I would suggest to disable it completely because:
1) It looks questionable
2) It complicates code
3) It does not work with Nested schemas inside other containers (e.g. fields.List)
Quick comment from my side, since this issue currently has the status "Feedback welcome": I agree with @chekunkov and @maximkulkin that the current functionality is very surprising/weird. I was expecting mm.fields.Nested(SomeSchema, many=True, required=True) to give me strict feedback when that field was missing completely. Instead I get error messages about missing data within the list, even though nothing was provided at all for that field.
I would strongly prefer if the change from #235 was reverted back to the old, simple behavior (or at least that should be the default behavior). Marshmallow shouldn't try to be too clever in what it does. If people want this advanced functionality, it should be on an opt-in basis.
In general, I think a good approach for the API-design of a validation-library should be to favor strictness and simplicity over convenience. Don't do any nested validation of data that doesn't even exist.
I'm running into a few issues with Marshmallow, as I don't see any way to make a field required, even if it's length can be zero.
I have a bulk request, and a valid bulk request is a request with no operations.
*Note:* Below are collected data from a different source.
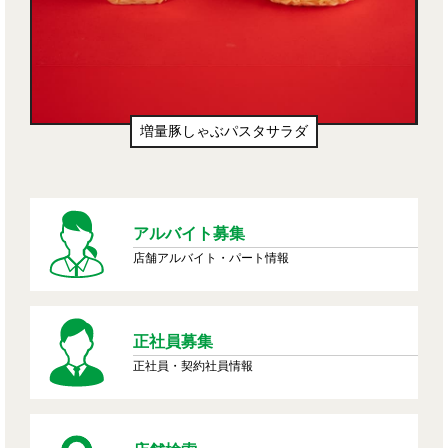
増量豚しゃぶパスタサラダ
アルバイト募集
店舗アルバイト・パート情報
正社員募集
正社員・契約社員情報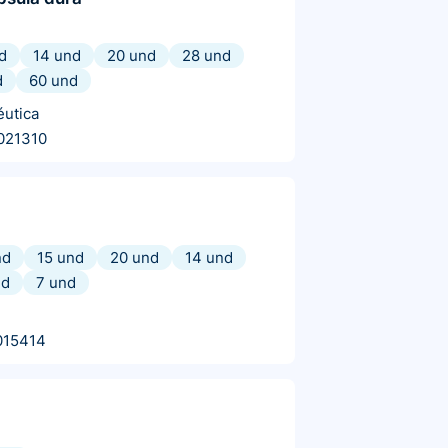
d
14 und
20 und
28 und
d
60 und
utica
021310
nd
15 und
20 und
14 und
nd
7 und
015414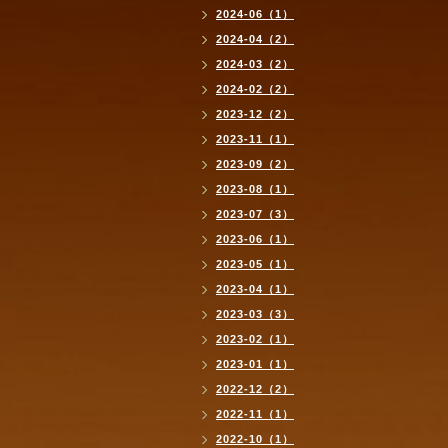
2024-06（1）
2024-04（2）
2024-03（2）
2024-02（2）
2023-12（2）
2023-11（1）
2023-09（2）
2023-08（1）
2023-07（3）
2023-06（1）
2023-05（1）
2023-04（1）
2023-03（3）
2023-02（1）
2023-01（1）
2022-12（2）
2022-11（1）
2022-10（1）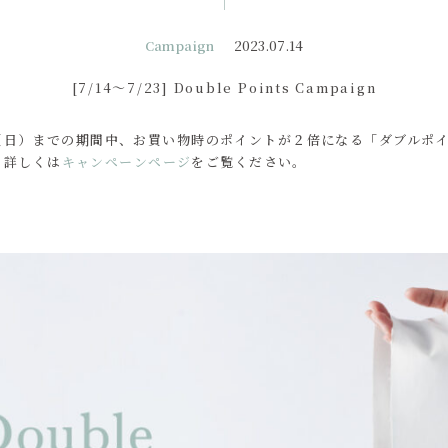
Campaign
2023.07.14
[7/14～7/23] Double Points Campaign
23日（日）までの期間中、お買い物時のポイントが２倍になる「ダブル
。詳しくは
キャンペーンページ
をご覧ください。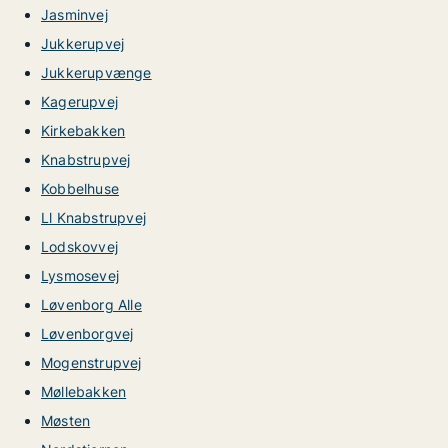
Jasminvej
Jukkerupvej
Jukkerupvænge
Kagerupvej
Kirkebakken
Knabstrupvej
Kobbelhuse
Ll Knabstrupvej
Lodskovvej
Lysmosevej
Løvenborg Alle
Løvenborgvej
Mogenstrupvej
Møllebakken
Møsten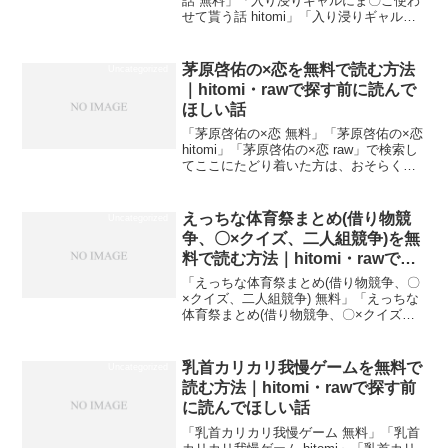
話 無料」「入り浸りギャルにま〇こ使わ
せて貰う話 hitomi」「入り浸りギャルに
ま〇こ使わせて貰う話 raw」で検索して
ここにたどり着いた方は、おそらく同じ
道をたどってきたはずです。Before（よ
茅原啓佑の×恋を無料で読む方法
Uncategorized
くあ...
｜hitomi・rawで探す前に読んで
ほしい話
「茅原啓佑の×恋 無料」「茅原啓佑の×恋
hitomi」「茅原啓佑の×恋 raw」で検索し
てここにたどり着いた方は、おそらく同
じ道をたどってきたはずです。
Before（よくある行動）After（正解）
「hitomi」で検索する配信なし→DL...
えっちな体育祭まとめ(借り物競
Uncategorized
争、〇×クイズ、二人組競争)を無
料で読む方法｜hitomi・rawで探
す前に読んでほしい話
「えっちな体育祭まとめ(借り物競争、〇
×クイズ、二人組競争) 無料」「えっちな
体育祭まとめ(借り物競争、〇×クイズ、
二人組競争) hitomi」「えっちな体育祭ま
とめ(借り物競争、〇×クイズ、二人組競
争) raw」で検索してここにたどり着い...
乳首カリカリ我慢ゲームを無料で
Uncategorized
読む方法｜hitomi・rawで探す前
に読んでほしい話
「乳首カリカリ我慢ゲーム 無料」「乳首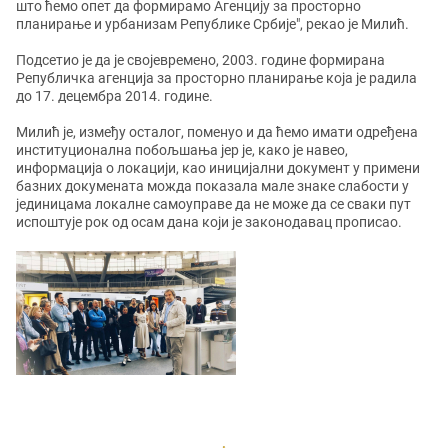
што ћемо опет да формирамо Агенцију за просторно
планирање и урбанизам Републике Србије", рекао је Милић.
Подсетио је да је својевремено, 2003. године формирана
Републичка агенција за просторно планирање која је радила
до 17. децембра 2014. године.
Милић је, између осталог, поменуо и да ћемо имати одређена
институционална побољшања јер је, како је навео,
информација о локацији, као иницијални документ у примени
базних докумената можда показала мале знаке слабости у
јединицама локалне самоуправе да не може да се сваки пут
испоштује рок од осам дана који је законодавац прописао.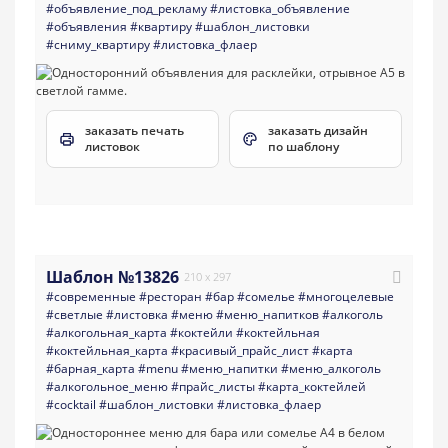
#объявление_под_рекламу
#листовка_объявление
#объявления
#квартиру
#шаблон_листовки
#сниму_квартиру
#листовка_флаер
заказать печать
заказать дизайн
листовок
по шаблону
Шаблон №13826
210 x 297
#современные
#ресторан
#бар
#сомелье
#многоцелевые
#светлые
#листовка
#меню
#меню_напитков
#алкоголь
#алкогольная_карта
#коктейли
#коктейльная
#коктейльная_карта
#красивый_прайс_лист
#карта
#барная_карта
#menu
#меню_напитки
#меню_алкоголь
#алкогольное_меню
#прайс_листы
#карта_коктейлей
#cocktail
#шаблон_листовки
#листовка_флаер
However, there is no way I can express this in Marshmallow.
As a workaround I've created a new Nested class:
class NestedAllowEmpty(fields.Nested):
def _validate_missing(self, value):
if value is missing and getattr(self, 'required', False):
self.fail('required')
if len(value) > 0:
return super()._validate_missing(value)
Please reconsider the default behavior.
I was just caught by this while working on https://github.com/marshmallow-code/marshmallow/issues/378 and I also think current behaviour is surprising and this change should be reverted.
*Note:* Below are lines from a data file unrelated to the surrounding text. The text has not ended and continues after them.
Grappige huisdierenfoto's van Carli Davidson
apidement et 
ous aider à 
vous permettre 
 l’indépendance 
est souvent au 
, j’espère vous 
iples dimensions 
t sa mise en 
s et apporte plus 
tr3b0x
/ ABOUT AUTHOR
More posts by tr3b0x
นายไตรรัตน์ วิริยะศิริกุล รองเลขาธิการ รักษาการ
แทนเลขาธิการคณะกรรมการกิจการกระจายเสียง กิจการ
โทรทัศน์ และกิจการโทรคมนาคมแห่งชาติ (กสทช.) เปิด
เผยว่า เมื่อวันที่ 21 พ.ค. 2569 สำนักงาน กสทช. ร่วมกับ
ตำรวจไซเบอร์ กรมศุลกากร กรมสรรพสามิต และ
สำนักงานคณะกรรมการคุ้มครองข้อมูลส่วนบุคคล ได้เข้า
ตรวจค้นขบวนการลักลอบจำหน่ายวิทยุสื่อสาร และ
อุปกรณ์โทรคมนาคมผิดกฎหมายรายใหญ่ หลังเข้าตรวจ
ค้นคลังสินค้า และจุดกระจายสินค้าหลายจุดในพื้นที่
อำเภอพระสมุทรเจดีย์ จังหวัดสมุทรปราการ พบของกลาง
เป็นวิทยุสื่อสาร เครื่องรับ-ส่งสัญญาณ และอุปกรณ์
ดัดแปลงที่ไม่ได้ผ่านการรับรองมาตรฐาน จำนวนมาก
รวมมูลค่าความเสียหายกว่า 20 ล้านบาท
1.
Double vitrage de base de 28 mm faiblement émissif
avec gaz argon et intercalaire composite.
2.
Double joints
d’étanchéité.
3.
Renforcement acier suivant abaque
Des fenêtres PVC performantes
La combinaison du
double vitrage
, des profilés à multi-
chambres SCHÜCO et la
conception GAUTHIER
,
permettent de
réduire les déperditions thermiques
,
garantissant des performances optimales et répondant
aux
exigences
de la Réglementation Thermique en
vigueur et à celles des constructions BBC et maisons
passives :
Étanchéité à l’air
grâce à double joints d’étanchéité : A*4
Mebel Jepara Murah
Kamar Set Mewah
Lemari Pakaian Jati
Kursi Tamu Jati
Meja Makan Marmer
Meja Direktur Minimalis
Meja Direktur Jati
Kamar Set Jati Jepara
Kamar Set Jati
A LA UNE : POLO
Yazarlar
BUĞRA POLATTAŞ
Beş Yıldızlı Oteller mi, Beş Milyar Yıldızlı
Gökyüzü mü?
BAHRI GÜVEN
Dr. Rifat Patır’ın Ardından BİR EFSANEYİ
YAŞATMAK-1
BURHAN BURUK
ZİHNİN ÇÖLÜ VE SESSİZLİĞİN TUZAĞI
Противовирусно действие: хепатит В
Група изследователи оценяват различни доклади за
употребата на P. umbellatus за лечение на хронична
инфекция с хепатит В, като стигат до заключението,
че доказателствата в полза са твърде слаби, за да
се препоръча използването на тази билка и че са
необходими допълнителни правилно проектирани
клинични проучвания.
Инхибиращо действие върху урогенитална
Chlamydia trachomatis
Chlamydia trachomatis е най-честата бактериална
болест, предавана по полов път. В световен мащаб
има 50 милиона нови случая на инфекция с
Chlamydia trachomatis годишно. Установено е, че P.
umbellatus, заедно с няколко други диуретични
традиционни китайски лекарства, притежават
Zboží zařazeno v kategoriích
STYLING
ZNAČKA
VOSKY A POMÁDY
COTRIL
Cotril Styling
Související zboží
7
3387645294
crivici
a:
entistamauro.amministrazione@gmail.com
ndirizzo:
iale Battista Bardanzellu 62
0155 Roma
I disagree with the rationale presented in https://github.com/marshmallow-code/marshmallow/issues/319#issuecomment-166770421. There are ways to document an API, for instance using apispec to generate an OpenAPI doc. I can't really picture my clients using this trial and error approach to learn what data is required. (OK, in fact, I'm pretty sure that's what they do, we all do... But this is wrong.) The error message is not meant to document the API. We don't expect the clients to send garbage just to get an error message specifying what the server expects. Besides, for those using the trial and error approach, reverting this change will just make it a few more steps.
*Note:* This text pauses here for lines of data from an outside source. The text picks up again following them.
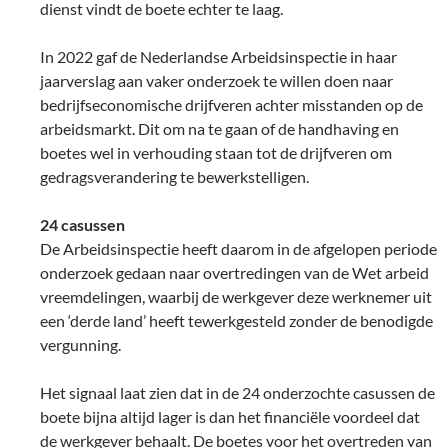
dienst vindt de boete echter te laag.
In 2022 gaf de Nederlandse Arbeidsinspectie in haar
jaarverslag aan vaker onderzoek te willen doen naar
bedrijfseconomische drijfveren achter misstanden op de
arbeidsmarkt. Dit om na te gaan of de handhaving en
boetes wel in verhouding staan tot de drijfveren om
gedragsverandering te bewerkstelligen.
24 casussen
De Arbeidsinspectie heeft daarom in de afgelopen periode
onderzoek gedaan naar overtredingen van de Wet arbeid
vreemdelingen, waarbij de werkgever deze werknemer uit
een ‘derde land’ heeft tewerkgesteld zonder de benodigde
vergunning.
Het signaal laat zien dat in de 24 onderzochte casussen de
boete bijna altijd lager is dan het financiële voordeel dat
de werkgever behaalt. De boetes voor het overtreden van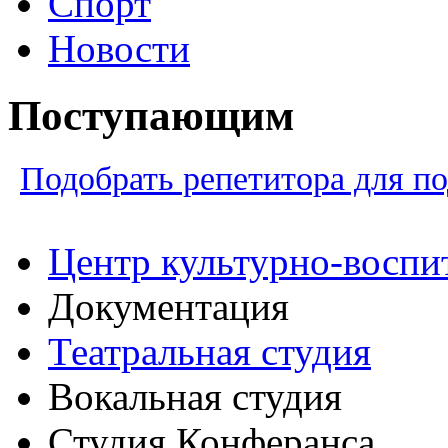
Спорт
Новости
Поступающим
Подобрать репетитора для по
Центр культурно-воспи
Документация
Театральная студия
Вокальная студия
Студия Конферанса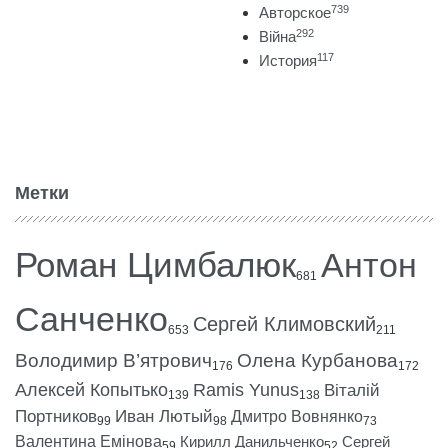
739
Авторское
292
Війна
117
История
Метки
Роман Цимбалюк
Антон
681
Санченко
Сергей Климовский
653
211
Володимир В’ятрович
Олена Курбанова
176
172
Алексей Копытько
Ramis Yunus
Віталій
139
138
Портников
Иван Лютый
Дмитро Вовнянко
99
98
73
Валентина Емінова
Кирилл Данильченко
Сергей
59
52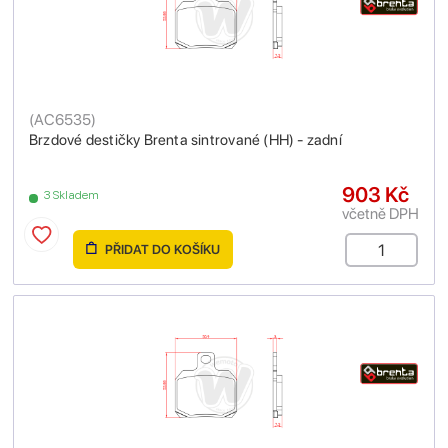
(
AC6535
)
Brzdové destičky Brenta sintrované (HH) - zadní
903 Kč
3 Skladem
včetně DPH
PŘIDAT DO KOŠÍKU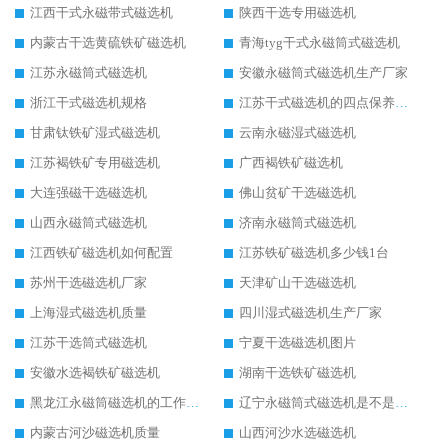
江西干式永磁带式磁选机
陕西干选专用磁选机
内蒙古干选黄硫铁矿磁选机
青海tyg干式永磁筒式磁选机
江苏永磁筒式磁选机
安徽永磁筒式磁选机生产厂家
浙江干式磁选机规格
江苏干式磁选机的四点保养秘籍
甘肃钛铁矿湿式磁选机
云南永磁湿式磁选机
江苏褐铁矿专用磁选机
广西褐铁矿磁选机
大连强磁干选磁选机
佛山贫矿干选磁选机
山西永磁筒式磁选机
济南永磁筒式磁选机
江西铁矿磁选机如何配置
江苏铁矿磁选机多少钱1台
苏州干选磁选机厂家
天津矿山干选磁选机
上海湿式磁选机质量
四川湿式磁选机生产厂家
江苏干选筒式磁选机
宁夏干选磁选机图片
安徽水选褐铁矿磁选机
湖南干选铁矿磁选机
黑龙江永磁筒磁选机的工作原理
辽宁永磁筒式磁选机是不是强磁
内蒙古河沙磁选机质量
山西河沙水选磁选机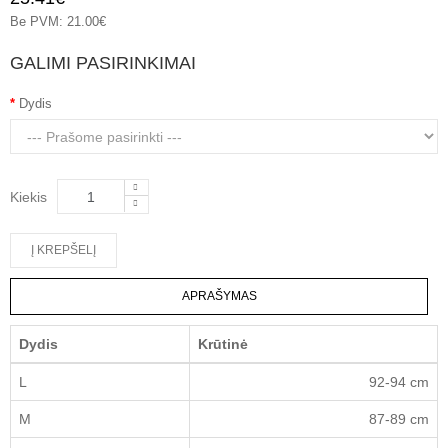
Be PVM: 21.00€
GALIMI PASIRINKIMAI
Dydis
Kiekis
APRAŠYMAS
Dydis
Krūtinė
L
92-94 cm
M
87-89 cm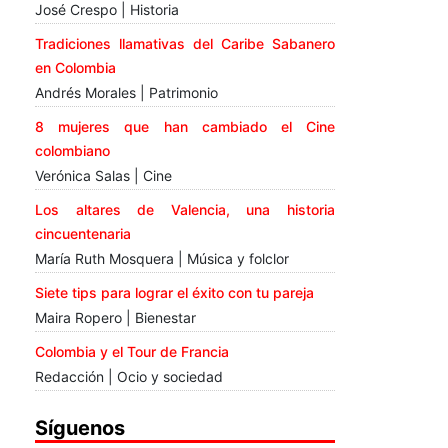
José Crespo | Historia
Tradiciones llamativas del Caribe Sabanero
en Colombia
Andrés Morales | Patrimonio
8 mujeres que han cambiado el Cine
colombiano
Verónica Salas | Cine
Los altares de Valencia, una historia
cincuentenaria
María Ruth Mosquera | Música y folclor
Siete tips para lograr el éxito con tu pareja
Maira Ropero | Bienestar
Colombia y el Tour de Francia
Redacción | Ocio y sociedad
Síguenos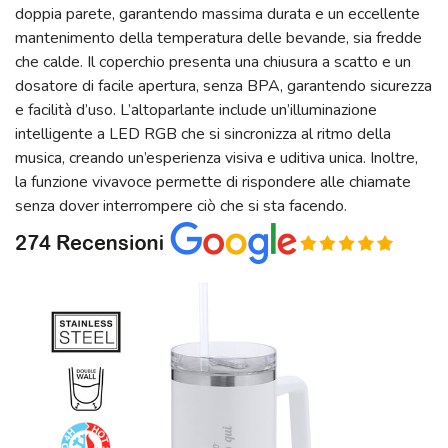
doppia parete, garantendo massima durata e un eccellente
mantenimento della temperatura delle bevande, sia fredde
che calde. Il coperchio presenta una chiusura a scatto e un
dosatore di facile apertura, senza BPA, garantendo sicurezza
e facilità d’uso. L’altoparlante include un’illuminazione
intelligente a LED RGB che si sincronizza al ritmo della
musica, creando un’esperienza visiva e uditiva unica. Inoltre,
la funzione vivavoce permette di rispondere alle chiamate
senza dover interrompere ciò che si sta facendo.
I'd like to change this in v3.0. Any objection?
To be explicit, I'm talking about case 1 in OP. Regarding case 2, I agree with @sloria's answer, this is the right behaviour.
I just proposed a PR that removes the feature: #754.
I agree with @lafrech 's analysis above. Thanks for the PR. Let's make it so.
Most helpful comment
I was just caught by this while working on https://github.com/marshmallow-code/marshmallow/issues/378 and I also think current behaviour is surprising and this change should be reverted.
I disagree with the rationale presented in https://github.com/marshmallow-code/marshmallow/issues/319#issuecomment-166770421. There are ways to document an API, for instance using apispec to generate an OpenAPI doc. I can't really picture my clients using this trial and error approach to learn what data is required. (OK, in fact, I'm pretty sure that's what they do, we all do... But this is wrong.) The error message is not meant to document the API. We don't expect the clients to send garbage just to get an error message specifying what the server expects. Besides, for those using the trial and error approach, reverting this change will just make it a few more steps.
I'd like to change this in v3.0. Any objection?
To be explicit, I'm talking about case 1 in OP. Regarding case 2, I agree with @sloria's answer, this is the right behaviour.